(REQUIREMENT) Exactly as written, write out the lines below from the first to the one containing "βεστική να έχει", inclusive. Pictures do not belong in the copy.

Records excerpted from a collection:
■ ■ ■

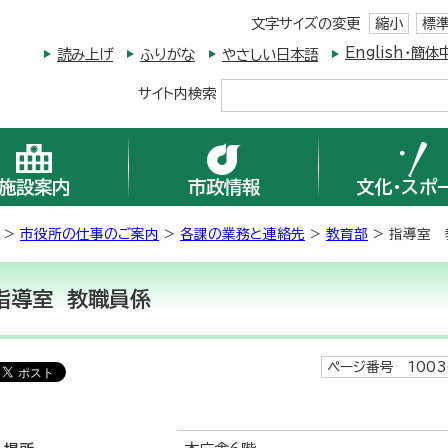
文字サイズの変更
縮小
標
English・
読み上げ
ふりがな
やさしい日本語
サイト内検索
施設案内
市政情報
文化・スポ
>
市役所の仕事のご案内
>
各課の業務と連絡先
>
教育部
> 指導室 
指導室 教職員係
ページ番号 1003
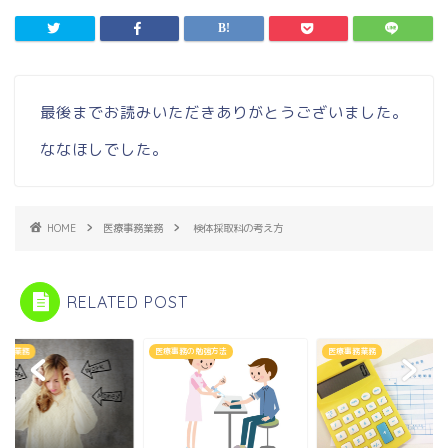
最後までお読みいただきありがとうございました。
ななほしでした。
HOME
医療事務業務
検体採取料の考え方
RELATED POST
事務業務
医療事務の勉強方法
医療事務業務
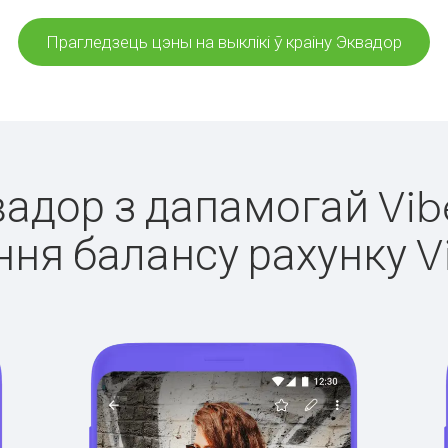
Прагледзець цэны на выклікі ў краіну Эквадор
вадор з дапамогай Vib
ня балансу рахунку V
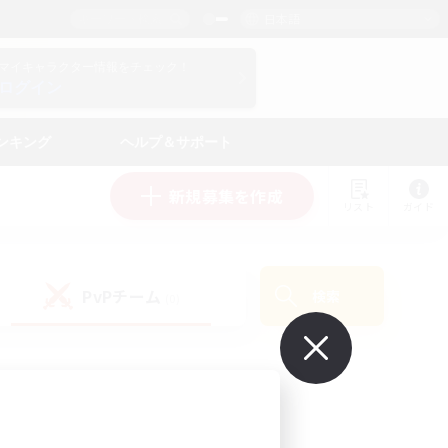
日本語
マイキャラクター情報をチェック！
ログイン
ンキング
ヘルプ＆サポート
新規募集を作成
リスト
ガイド
PvPチーム
検索
(0)
で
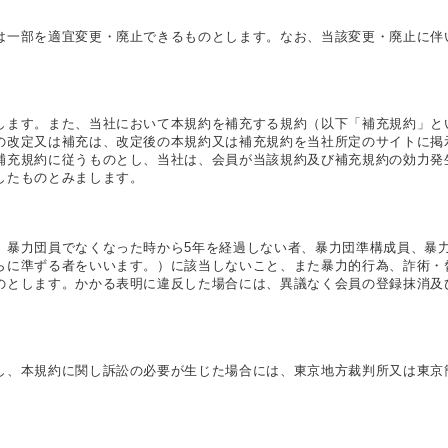
は一部を適宜変更・廃止できるものとします。なお、当該変更・廃止に伴
します。また、当社において本規約を補充する規約（以下「補充規約」と
の改定又は補充は、改定後の本規約又は補充規約を当社所定のサイトに掲
補充規約に従うものとし、当社は、会員が当該規約及び補充規約の効力発
したものとみまします。
、暴力団員でなくなった時から5年を経過しない者、暴力団準構成員、暴
らに準ずる者をいいます。）に該当しないこと、また暴力的行為、詐術・
のとします。かかる表明に違反した場合には、異議なく会員の登録抹消及
し、本規約に関し訴訟の必要が生じた場合には、東京地方裁判所又は東京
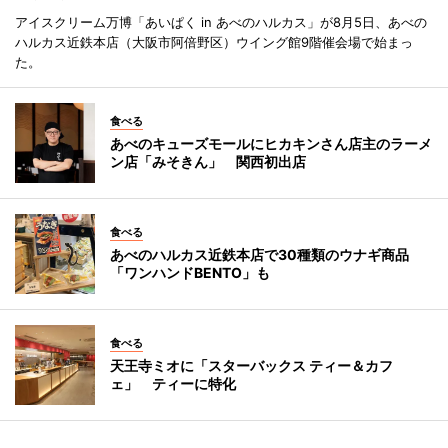
アイスクリーム万博「あいぱく in あべのハルカス」が8月5日、あべの
ハルカス近鉄本店（大阪市阿倍野区）ウイング館9階催会場で始まっ
た。
食べる
あべのキューズモールにヒカキンさん店主のラーメ
ン店「みそきん」 関西初出店
食べる
あべのハルカス近鉄本店で30種類のウナギ商品
「ワンハンドBENTO」も
食べる
天王寺ミオに「スターバックス ティー＆カフ
ェ」 ティーに特化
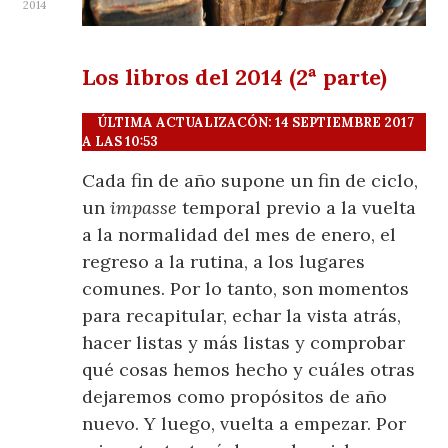
2014
Los libros del 2014 (2ª parte)
ÚLTIMA ACTUALIZACÓN: 14 SEPTIEMBRE 2017
A LAS 10:53
Cada fin de año supone un fin de ciclo,
un
impasse
temporal previo a la vuelta
a la normalidad del mes de enero, el
regreso a la rutina, a los lugares
comunes. Por lo tanto, son momentos
para recapitular, echar la vista atrás,
hacer listas y más listas y comprobar
qué cosas hemos hecho y cuáles otras
dejaremos como propósitos de año
nuevo. Y luego, vuelta a empezar. Por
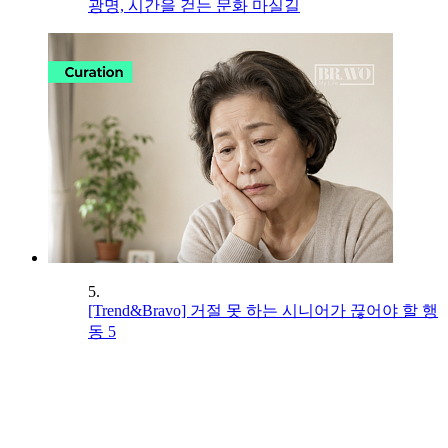
광명, 시간을 걷는 문화 마실길
5.
[Trend&Bravo] 거절 못 하는 시니어가 끊어야 할 행
동 5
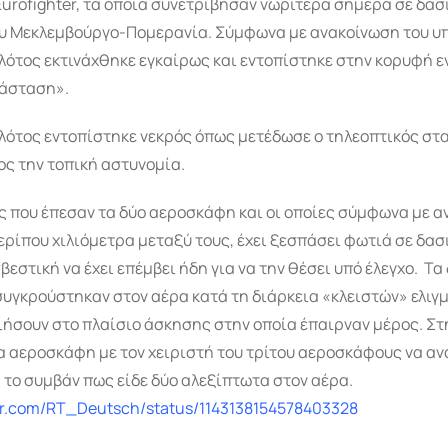
rofighter, τα οποία συνετρίβησαν νωρίτερα σήμερα σε δασ
ου Μεκλεμβούργο-Πομερανία. Σύμφωνα με ανακοίνωση του υ
ιλότος εκτινάχθηκε εγκαίρως και εντοπίστηκε στην κορυφή ε
τάσταση».
λότος εντοπίστηκε νεκρός όπως μετέδωσε ο τηλεοπτικός στ
ς την τοπική αστυνομία.
ς που έπεσαν τα δύο αεροσκάφη και οι οποίες σύμφωνα με 
ερίπου χιλιόμετρα μεταξύ τους, έχει ξεσπάσει φωτιά σε δασ
βεστική να έχει επέμβει ήδη για να την θέσει υπό έλεγχο. Τα
υγκρούστηκαν στον αέρα κατά τη διάρκεια «κλειστών» ελιγ
ήσουν στο πλαίσιο άσκησης στην οποία έπαιρναν μέρος. Σ
α αεροσκάφη με τον χειριστή του τρίτου αεροσκάφους να α
το συμβάν πως είδε δύο αλεξίπτωτα στον αέρα.
ter.com/RT_Deutsch/status/1143138154578403328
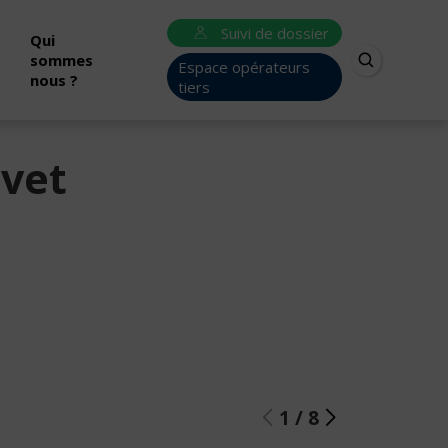
Suivi de dossier
Qui
sommes
Espace opérateurs
nous ?
tiers
ivet
1
/
8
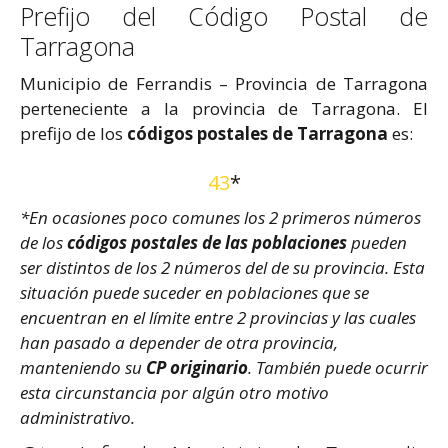
Prefijo del Código Postal de
Tarragona
Municipio de Ferrandis – Provincia de Tarragona
perteneciente a la provincia de Tarragona. El
prefijo de los
códigos postales de Tarragona
es:
43
*
*En ocasiones poco comunes los 2 primeros números
de los
códigos postales de las poblaciones
pueden
ser distintos de los 2 números del de su provincia. Esta
situación puede suceder en poblaciones que se
encuentran en el límite entre 2 provincias y las cuales
han pasado a depender de otra provincia,
manteniendo su
CP originario
. También puede ocurrir
esta circunstancia por algún otro motivo
administrativo.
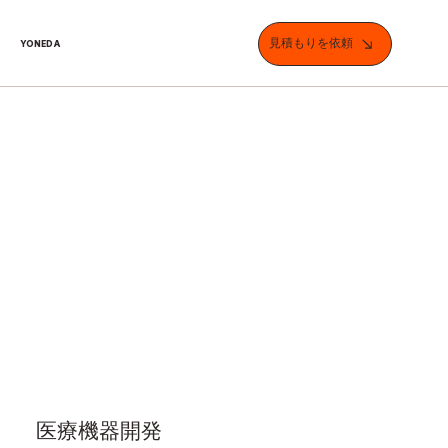
見積もりを依頼
YONEDA
医療機器開発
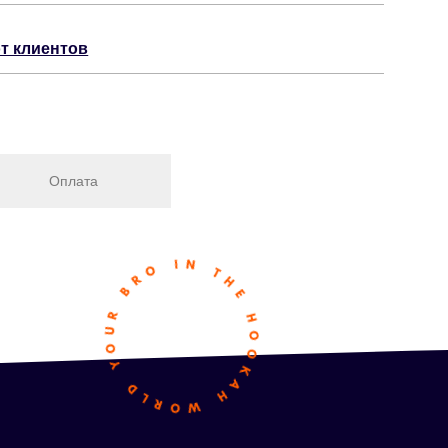
т клиентов
Оплата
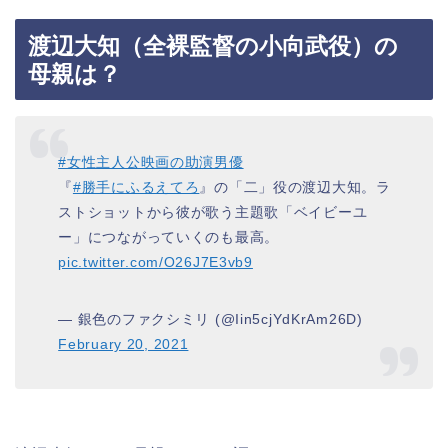
渡辺大知（全裸監督の小向武役）の
母親は？
#女性主人公映画の助演男優
『
#勝手にふるえてろ
』の「二」役の渡辺大知。ラ
ストショットから彼が歌う主題歌「ベイビーユ
ー」につながっていくのも最高。
pic.twitter.com/O26J7E3vb9
— 銀色のファクシミリ (@Iin5cjYdKrAm26D)
February 20, 2021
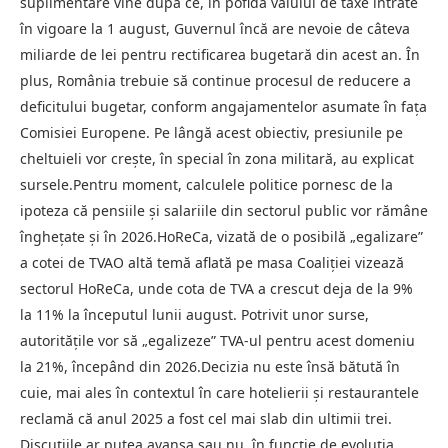
suplimentare vine după ce, în pofida valului de taxe intrate
în vigoare la 1 august, Guvernul încă are nevoie de câteva
miliarde de lei pentru rectificarea bugetară din acest an. În
plus, România trebuie să continue procesul de reducere a
deficitului bugetar, conform angajamentelor asumate în fața
Comisiei Europene. Pe lângă acest obiectiv, presiunile pe
cheltuieli vor crește, în special în zona militară, au explicat
sursele.Pentru moment, calculele politice pornesc de la
ipoteza că pensiile și salariile din sectorul public vor rămâne
înghețate și în 2026.HoReCa, vizată de o posibilă „egalizare”
a cotei de TVAO altă temă aflată pe masa Coaliției vizează
sectorul HoReCa, unde cota de TVA a crescut deja de la 9%
la 11% la începutul lunii august. Potrivit unor surse,
autoritățile vor să „egalizeze” TVA-ul pentru acest domeniu
la 21%, începând din 2026.Decizia nu este însă bătută în
cuie, mai ales în contextul în care hotelierii și restaurantele
reclamă că anul 2025 a fost cel mai slab din ultimii trei.
Discuțiile ar putea avansa sau nu, în funcție de evoluția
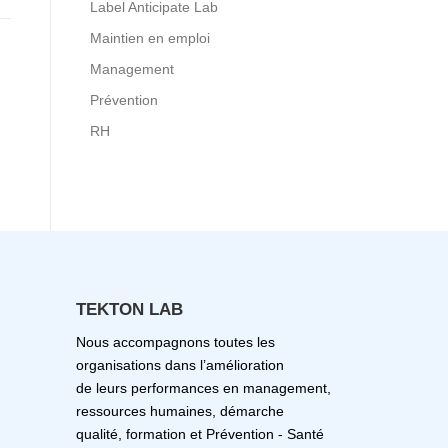
Label Anticipate Lab
Maintien en emploi
Management
Prévention
RH
TEKTON LAB
Nous accompagnons toutes les
organisations dans l’amélioration
de leurs performances en management,
ressources humaines, démarche
qualité, formation et Prévention - Santé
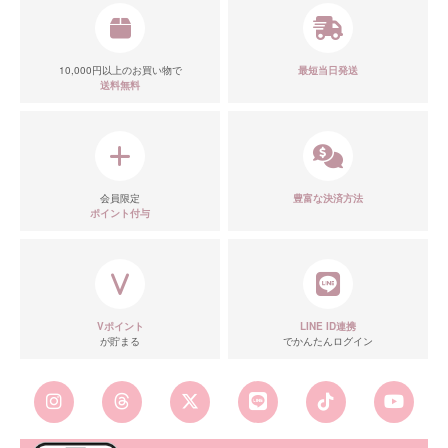
10,000円以上のお買い物で
最短当日発送
送料無料
会員限定
豊富な決済方法
ポイント付与
Vポイント
LINE ID連携
が貯まる
でかんたんログイン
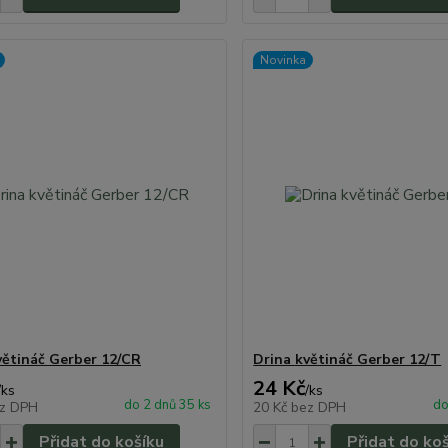
Novinka
větináč Gerber 12/CR
Drina květináč Gerber 12/T
24 Kč
/
ks
/
ks
do 2 dnů 35 ks
do
z DPH
20 Kč
bez DPH
Přidat do košíku
Přidat do ko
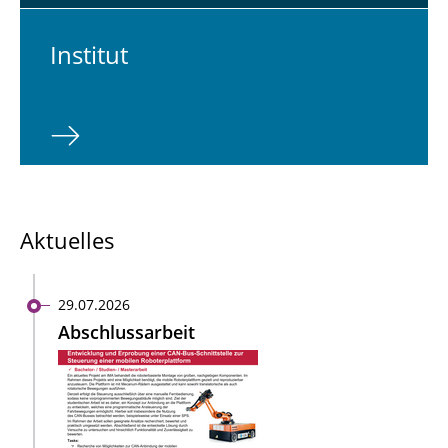
In­sti­tut
Aktuelles
29.07.2026
Abschlussarbeit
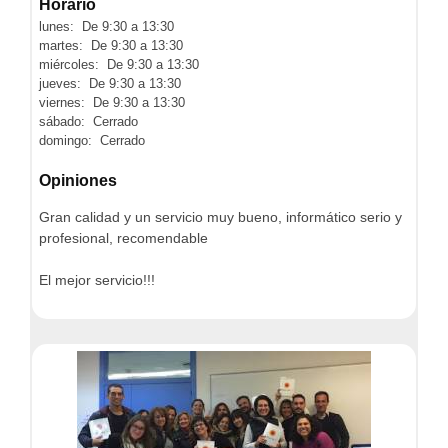
Horario
lunes: De 9:30 a 13:30
martes: De 9:30 a 13:30
miércoles: De 9:30 a 13:30
jueves: De 9:30 a 13:30
viernes: De 9:30 a 13:30
sábado: Cerrado
domingo: Cerrado
Opiniones
Gran calidad y un servicio muy bueno, informático serio y
profesional, recomendable
El mejor servicio!!!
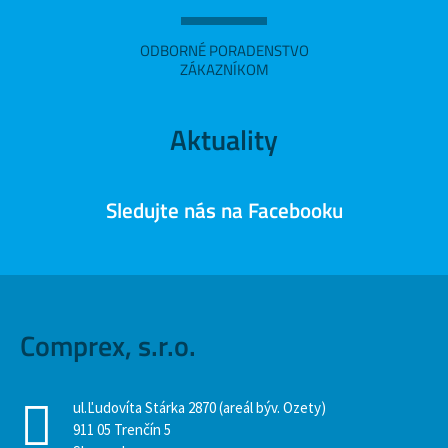
ODBORNÉ PORADENSTVO
ZÁKAZNÍKOM
Aktuality
Sledujte nás na Facebooku
Comprex, s.r.o.
ul.Ľudovíta Stárka 2870 (areál býv. Ozety)
911 05 Trenčín 5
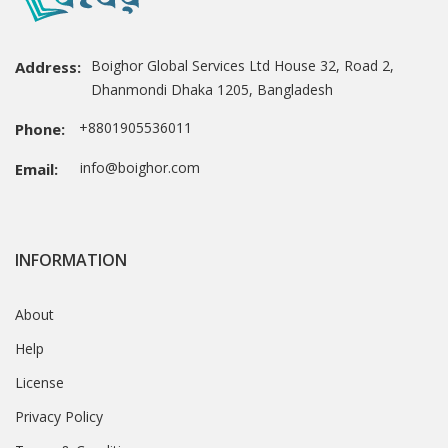
Boighor Global Services Ltd House 32, Road 2,
Address:
Dhanmondi Dhaka 1205, Bangladesh
+8801905536011
Phone:
info@boighor.com
Email:
INFORMATION
About
Help
License
Privacy Policy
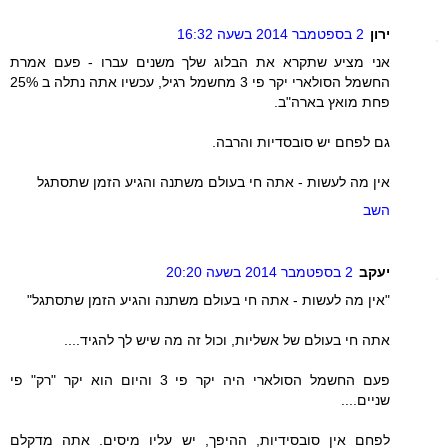
ירון
2 בספטמבר 2014 בשעה 16:32
אני מציע שתקרא את הבלוג שלך משנים עברו - פעם אמרת
החשמל הסולארי יקר פי 3 מחשמל רגיל, עכשיו אתה נתלה ב 25%
פחת מואץ בארה"ב.
גם לפחם יש סובסדיות והרבה.
אין מה לעשות - אתה חי בעולם משתנה והגיע הזמן שתסתגל
השב
יעקב
2 בספטמבר 2014 בשעה 20:20
"אין מה לעשות - אתה חי בעולם משתנה והגיע הזמן שתסתגל"
אתה חי בעולם של אשליות, וכול זה מה שיש לך להגיד....
פעם החשמל הסולארי היה יקר פי 3 והיום הוא יקר "רק" פי
שניים....
לפחם אין סובסידיות, ההיפך, יש עליו מיסים. אתה מדקלם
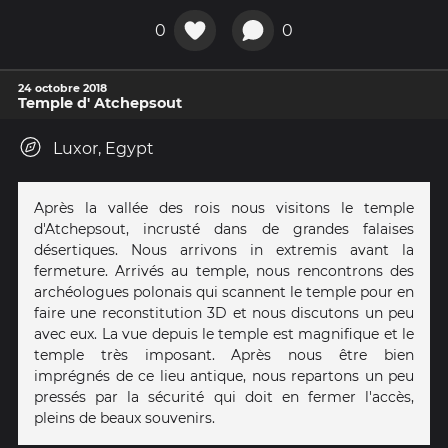
0
0
24 octobre 2018
Temple d' Atchepsout
Luxor, Egypt
Après la vallée des rois nous visitons le temple
d'Atchepsout, incrusté dans de grandes falaises
désertiques. Nous arrivons in extremis avant la
fermeture. Arrivés au temple, nous rencontrons des
archéologues polonais qui scannent le temple pour en
faire une reconstitution 3D et nous discutons un peu
avec eux. La vue depuis le temple est magnifique et le
temple très imposant. Après nous être bien
imprégnés de ce lieu antique, nous repartons un peu
pressés par la sécurité qui doit en fermer l'accès,
pleins de beaux souvenirs.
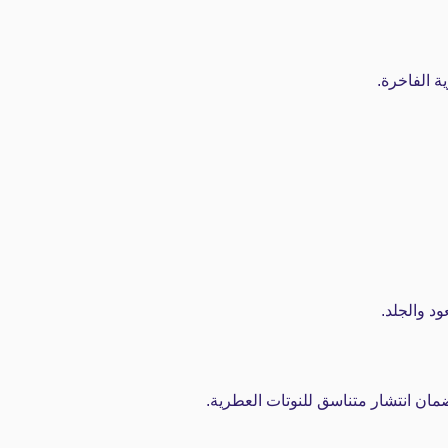
ة الفاخرة.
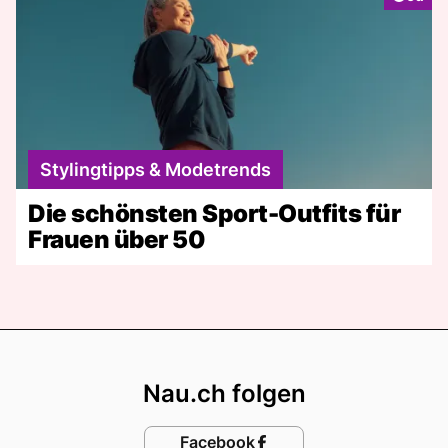
Stylingtipps & Modetrends
Die schönsten Sport-Outfits für
Frauen über 50
Footer
Nau.ch folgen
Facebook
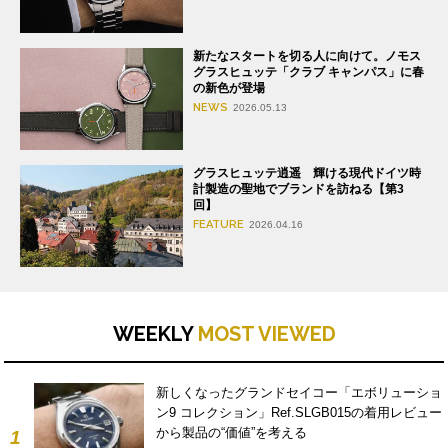
新たなスタートを切る人に向けて。ノモス
グラスヒュッテ「クラブ キャンパス」に春
の新色が登場
NEWS
2026.05.13
グラスヒュッテ逍遥 輝ける現代ドイツ時
計製造の聖地でブランドを訪ねる【第3
回】
FEATURE
2026.04.16
WEEKLY
MOST VIEWED
新しくなったグランドセイコー「エボリューショ
ン9 コレクション」Ref.SLGB015の着用レビュー
から製品の“価値”を考える
1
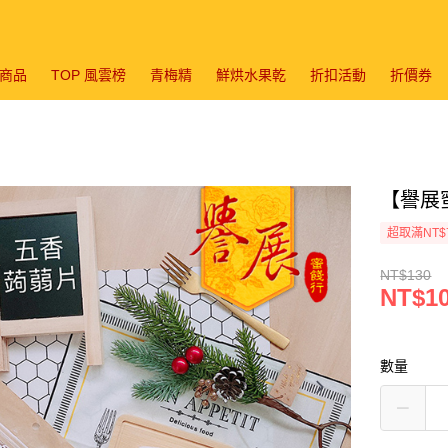
商品
TOP 風雲榜
青梅精
鮮烘水果乾
折扣活動
折價券
【譽展蜜
超取滿NT$
NT$130
NT$1
數量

■ ■ ■

(EXERCISE SOLUTION)
文字サイズの変更
縮小
標
English・
読み上げ
ふりがな
やさしい日本語
サイト内検索
施設案内
市政情報
文化・スポ
>
市役所の仕事のご案内
>
各課の業務と連絡先
>
教育部
> 指導室 
指導室 教職員係
ページ番号 1003
最後までお読みいただきありがとうございました。
ななほしでした。
HOME
医療事務業務
検体採取料の考え方
RELATED POST
事務業務
医療事務の勉強方法
医療事務業務
Прагледзець цэны на выклікі ў краіну Эквадор
вадор з дапамогай Vib
ня балансу рахунку V
日本語
マイキャラクター情報をチェック！
ログイン
ンキング
ヘルプ＆サポート
新規募集を作成
リスト
ガイド
PvPチーム
検索
(0)
で
は一部を適宜変更・廃止できるものとします。なお、当該変更・廃止に伴
します。また、当社において本規約を補充する規約（以下「補充規約」と
の改定又は補充は、改定後の本規約又は補充規約を当社所定のサイトに掲
補充規約に従うものとし、当社は、会員が当該規約及び補充規約の効力発
したものとみまします。
、暴力団員でなくなった時から5年を経過しない者、暴力団準構成員、暴
らに準ずる者をいいます。）に該当しないこと、また暴力的行為、詐術・
のとします。かかる表明に違反した場合には、異議なく会員の登録抹消及
し、本規約に関し訴訟の必要が生じた場合には、東京地方裁判所又は東京
アイスクリーム万博「あいぱく in あべのハルカス」が8月5日、あべの
ハルカス近鉄本店（大阪市阿倍野区）ウイング館9階催会場で始まっ
た。
食べる
あべのキューズモールにヒカキンさん店主のラーメ
ン店「みそきん」 関西初出店
食べる
あべのハルカス近鉄本店で30種類のウナギ商品
「ワンハンドBENTO」も
食べる
天王寺ミオに「スターバックス ティー＆カフ
ェ」 ティーに特化
2014
Los libros del 2014 (2ª parte)
ÚLTIMA ACTUALIZACÓN: 14 SEPTIEMBRE 2017
A LAS 10:53
Cada fin de año supone un fin de ciclo,
un
impasse
temporal previo a la vuelta
a la normalidad del mes de enero, el
regreso a la rutina, a los lugares
comunes. Por lo tanto, son momentos
para recapitular, echar la vista atrás,
hacer listas y más listas y comprobar
qué cosas hemos hecho y cuáles otras
dejaremos como propósitos de año
nuevo. Y luego, vuelta a empezar. Por
광명, 시간을 걷는 문화 마실길
5.
[Trend&Bravo] 거절 못 하는 시니어가 끊어야 할 행
동 5
rofighter, τα οποία συνετρίβησαν νωρίτερα σήμερα σε δασ
ου Μεκλεμβούργο-Πομερανία. Σύμφωνα με ανακοίνωση του υ
ιλότος εκτινάχθηκε εγκαίρως και εντοπίστηκε στην κορυφή ε
τάσταση».
λότος εντοπίστηκε νεκρός όπως μετέδωσε ο τηλεοπτικός στ
ς την τοπική αστυνομία.
ς που έπεσαν τα δύο αεροσκάφη και οι οποίες σύμφωνα με 
ερίπου χιλιόμετρα μεταξύ τους, έχει ξεσπάσει φωτιά σε δασ
βεστική να έχει επέμβει ήδη για να την θέσει υπό έλεγχο. Τα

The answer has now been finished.